Mrs Lee said: "I am always worried about her health and always take her temperature every day before she goes to school and when she comes back.
"On Monday, she was fine in the morning, but it was sky-high when she came home."
She contacted her GP, who was familiar with Emily's condition, and who immediately prescribed anti-biotics and advised Mrs Lee to have Emily tested for Covid.
She said: "I tried. I went online straight away and tried again and again until midnight."
After a few hours sleep, Mrs Lee got up again at 3am to try once more.
She said: "It just kept saying there were no tests available and to try again later."
She said: "We wanted a test not only for Emily's sake, but also because we had visited her 80-year-grandad on Sunday, and then there are the other kids on the bus, all of whom are vulnerable, and we felt they needed to know if Emily had Covid."
On Tuesday, Emily seemed a little better, but on Wednesday plunged down hill.
Mrs Lee said: "Her temperature shot up again and Emily became lethargic and a bit unresponsive."
Mrs Lee and her husband Andrew contacted their GP again and he advised them to take Emily to A&E, which they did at Maidstone Hospital.
She said: "They weren't very impressed to see us, but we explained the doctor had sent us."
They were sent across to the Riverbank children's unit where after seeing a paediatrician and then an infectious diseases specialist, Mrs Lee said: "We were told Emily had all the classic symptoms of Covid, but they point blank refused to give her a test."
Instead Emily was sent home and told to rest with paracetamol and ibuprofen and to seek an NHS test online.

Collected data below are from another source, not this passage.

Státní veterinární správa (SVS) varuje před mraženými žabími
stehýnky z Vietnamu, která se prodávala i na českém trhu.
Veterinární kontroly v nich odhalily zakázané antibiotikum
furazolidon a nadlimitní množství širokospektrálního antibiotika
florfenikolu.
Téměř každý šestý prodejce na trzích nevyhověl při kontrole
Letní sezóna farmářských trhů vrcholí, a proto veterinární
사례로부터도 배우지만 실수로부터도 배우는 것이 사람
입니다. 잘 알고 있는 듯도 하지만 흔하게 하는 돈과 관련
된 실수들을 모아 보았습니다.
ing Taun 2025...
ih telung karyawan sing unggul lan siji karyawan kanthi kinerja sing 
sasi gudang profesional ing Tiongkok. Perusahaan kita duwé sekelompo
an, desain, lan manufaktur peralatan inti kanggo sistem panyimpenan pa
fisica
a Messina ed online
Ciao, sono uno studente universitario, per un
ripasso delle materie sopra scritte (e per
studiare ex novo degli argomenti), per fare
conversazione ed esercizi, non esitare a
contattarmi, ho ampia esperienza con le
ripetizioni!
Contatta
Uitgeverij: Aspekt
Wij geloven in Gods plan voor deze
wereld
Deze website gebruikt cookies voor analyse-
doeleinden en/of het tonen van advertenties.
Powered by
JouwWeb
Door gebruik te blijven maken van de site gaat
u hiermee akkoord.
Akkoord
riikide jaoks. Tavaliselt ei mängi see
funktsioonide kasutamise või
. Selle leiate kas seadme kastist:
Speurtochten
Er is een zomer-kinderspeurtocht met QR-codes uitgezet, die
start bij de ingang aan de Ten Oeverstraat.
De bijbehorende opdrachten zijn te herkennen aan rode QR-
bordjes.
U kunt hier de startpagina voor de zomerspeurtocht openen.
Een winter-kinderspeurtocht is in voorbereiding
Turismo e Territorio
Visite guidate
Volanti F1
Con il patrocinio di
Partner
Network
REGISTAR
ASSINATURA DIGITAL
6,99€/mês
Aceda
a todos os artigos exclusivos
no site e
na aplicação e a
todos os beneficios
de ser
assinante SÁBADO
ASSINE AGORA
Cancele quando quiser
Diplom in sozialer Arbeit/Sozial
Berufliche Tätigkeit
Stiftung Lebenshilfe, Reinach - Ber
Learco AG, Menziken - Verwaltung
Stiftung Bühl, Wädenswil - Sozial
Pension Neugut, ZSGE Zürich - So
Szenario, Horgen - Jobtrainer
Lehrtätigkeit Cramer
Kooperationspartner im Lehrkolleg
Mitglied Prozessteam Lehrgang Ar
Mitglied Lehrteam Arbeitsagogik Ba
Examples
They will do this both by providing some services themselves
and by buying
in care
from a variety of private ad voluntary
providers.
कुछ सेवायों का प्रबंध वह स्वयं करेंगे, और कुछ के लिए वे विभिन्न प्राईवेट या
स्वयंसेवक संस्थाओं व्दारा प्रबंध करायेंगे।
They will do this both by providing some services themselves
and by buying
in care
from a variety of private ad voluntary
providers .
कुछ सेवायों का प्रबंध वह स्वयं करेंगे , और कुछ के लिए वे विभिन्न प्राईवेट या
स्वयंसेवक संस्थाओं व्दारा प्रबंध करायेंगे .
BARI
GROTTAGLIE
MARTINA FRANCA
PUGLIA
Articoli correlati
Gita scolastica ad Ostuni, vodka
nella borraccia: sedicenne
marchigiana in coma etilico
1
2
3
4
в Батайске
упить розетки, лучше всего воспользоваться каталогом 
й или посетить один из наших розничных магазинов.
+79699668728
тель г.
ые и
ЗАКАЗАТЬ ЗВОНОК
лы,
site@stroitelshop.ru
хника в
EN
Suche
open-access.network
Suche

'The system is just not working...'
Mrs Lee said: "We have continued to do that ever since, though perhaps no so frequently as before.
"In five days we have been offered one test.
"It was 11am and we were told we could get one done at Manston Airport at 12noon, that's 47 miles away. We would not have made it and it was impractical anyway by then because Emily had developed diarrhoea and couldn't have travelled that distance."
The family were reduced to ordering a private test kit online at a cost of £140, plus £24 postage to send the test outcome back for next day delivery.
Mrs Lee said: "We are expecting to hear the result tomorrow."
Mrs Lee said: "We keep hearing that Kent has a lower level of Covid cases than other parts of the country, but I think that's just because no-one can get tested to show up on the statistics.
KentOnline has this evening tested the NHS online test-booking site.
It told us there were no postal tests available and no drive-in testing sites available either. It advised: "Try again in a few hours."
It also warned the website would be unavailable after 23.59 tonight.